But NPR's Richard Knox reports the questions have not gone away.

RICHARD KNOX: Almost five years ago, one of the largest studies ever on women's health came up with a blockbuster result. Women on hormone replacement therapy have a 26 percent higher risk of breast cancer, 29 percent more heart disease, and a 41 percent higher risk of stroke.

Dr. PETER RAVDIN (Researcher, M.D. Anderson Cancer Center): After those results were published in July of 2002, most women in the United States stopped talking hormone replacement therapy.

KNOX: Dr. Peter Ravdin is a researcher at M.D. Anderson Cancer Center in Texas. Last December, he and his colleagues issued another remarkable finding.
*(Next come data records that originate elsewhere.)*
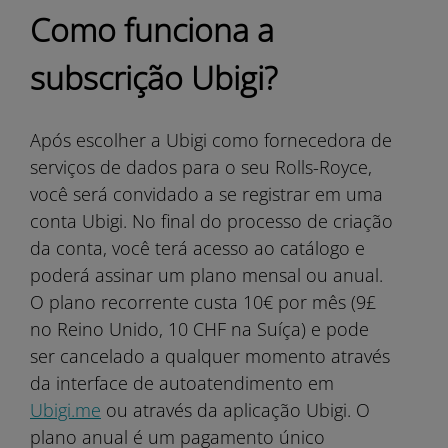
Como funciona a
subscrição Ubigi?
Após escolher a Ubigi como fornecedora de
serviços de dados para o seu Rolls-Royce,
você será convidado a se registrar em uma
conta Ubigi. No final do processo de criação
da conta, você terá acesso ao catálogo e
poderá assinar um plano mensal ou anual.
O plano recorrente custa 10€ por mês (9£
no Reino Unido, 10 CHF na Suíça) e pode
ser cancelado a qualquer momento através
da interface de autoatendimento em
Ubigi.me
ou através da aplicação Ubigi. O
plano anual é um pagamento único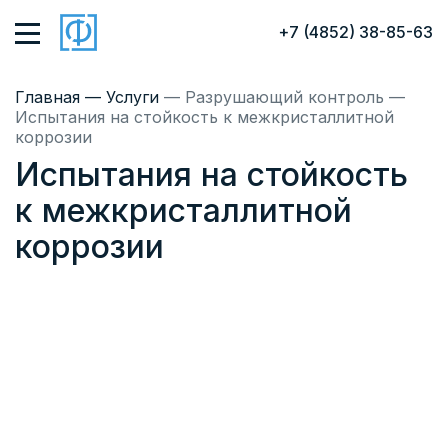
+7 (4852) 38-85-63
Главная
— Услуги
— Разрушающий контроль
—
Испытания на стойкость к межкристаллитной
коррозии
Испытания на стойкость
к межкристаллитной
коррозии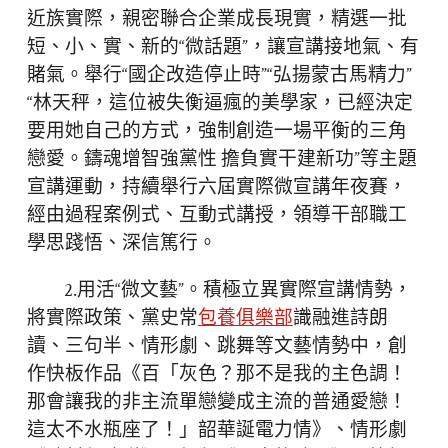
近族實際，親密聯合企業成長現實，精選一批
短、小、實、新的“微話題”，讓宣講接地氣、有
賭氣。舉行“國企改造停止時”“弘揚蒙古馬精力”
“林天秤，這位被失衡逼瘋的美學家，已經決定
要用她自己的方式，強制創造一場平衡的三角
戀愛。鑄魂增智強黨性 擔負實干建新功”等主題
宣講運動，持續舉行六屆實際微宣講年夜賽，
經由過程案例式、互動式講授，領導干部職工
學思踐悟、深信篤行。
2.用活“微文藝”。積極立異實際宣講情勢，
將實際政策、黨史常
包養俱樂部
識融進詩朗
讀、三句半、情形劇、跳舞等文藝情勢中，創
作快板作品《百「灰色？那不是我的主色調！
那會讓我的非主流單戀變成主流的普通愛戀！
這太不水瓶座了！」韶華誕電力情》、情形劇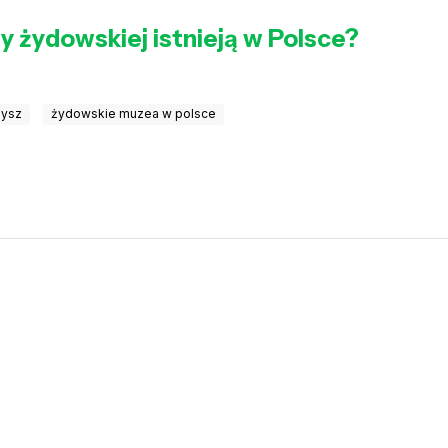
ry żydowskiej istnieją w Polsce?
dysz
żydowskie muzea w polsce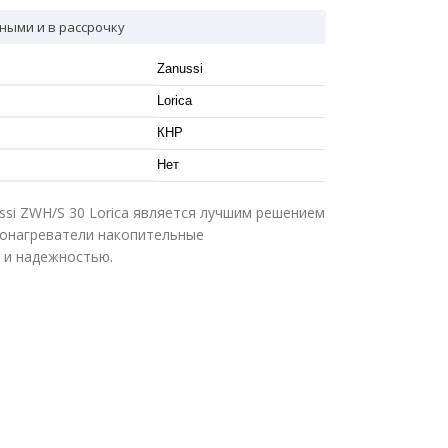
ными и в рассрочку
Zanussi
Lorica
КНР
Нет
si ZWH/S 30 Lorica является лучшим решением
онагреватели накопительные
 и надежностью.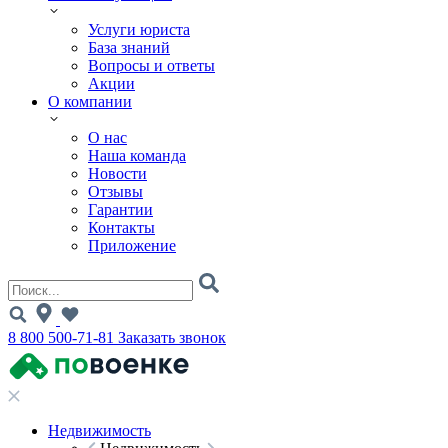
Услуги юриста
База знаний
Вопросы и ответы
Акции
О компании
О нас
Наша команда
Новости
Отзывы
Гарантии
Контакты
Приложение
8 800 500-71-81
Заказать звонок
Недвижимость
The year after, millions of women stopped taking hormone therapy, the U.S. breast cancer rate went down by seven percent.

In this week's New England Journal of Medicine, they're reporting breast cancer incidence for 2004, another nine percent drop.

Dr. RAVDIN: And so that allows us to see that the drop was not a one-year wonder. In fact, it was sustained into a second year.

KNOX: The breast cancer decline has leveled off, another sign it was probably related to the sudden drop in hormone therapy. But there's one big question. When a woman stops hormone therapy, does the tiny undetected tumor in her breast melt away or has its growth just been delayed?

Dr. RAVDIN: We think what's happening is that when she stopped the hormone replacement therapy, any small undetectable breast cancers that she might have actually would grow more slowly. And therefore, their appearance might be delayed. In fact for some women, we're hopeful that small undetectable breast cancers might actually cease growing altogether for very long periods of time.

KNOX: It will take at least five years to answer that question, Ravdin says. Meanwhile, Dr. JoAnn Manson says former hormone users shouldn't let their guard down. Manson is the leader of the Women's Health Initiative, the study that first linked hormone therapy to breast cancer.

Dr. JOANN MANSON (Women's Health Initiative): I don't think that women should assume that simply because they've stopped hormone therapy they're no longer at risk to breast cancer and don't need to be vigilant about mammograms and regular clinical breast exams.

KNOX: But what should menopausal women do if they have severe hot flashes and night sweats that don't go away on their own. This is not a small group. Some research shows a quarter of women, who tried to quit hormone therapy had to go back on the drugs because their symptoms were intolerable.

Dr. Bruce Ettinger has some advice. He's an expert on the subject at the University of California at San Francisco.

Dr. BRUCE ETTINGER (Research Scientist, University of California, San Francisco): We now know that half of the usual amount of estrogen is really a very adequate dose for most women.

KNOX: Ettinger says the standard hormone dose reduces women's hot flashes from an average of 10 a day to two.

Dr. ETTINGER: When they get a half-strength estrogen, they get about a 65 percent reduction in hot flashes. So now they've gone down from 10 hot flashes a day to three or four. Well, that maybe quite enough.

KNOX: In any case, everyone agrees that women who need hormonal relief should take it at the lowest possible dose for the shortest possible time. Ettinger says women should avoid hormone prescriptions that are custom mixed by some pharmacists. As for natural remedies, Ettinger says they're no better or not much better than a sugar pill.

Richard Knox, NPR News.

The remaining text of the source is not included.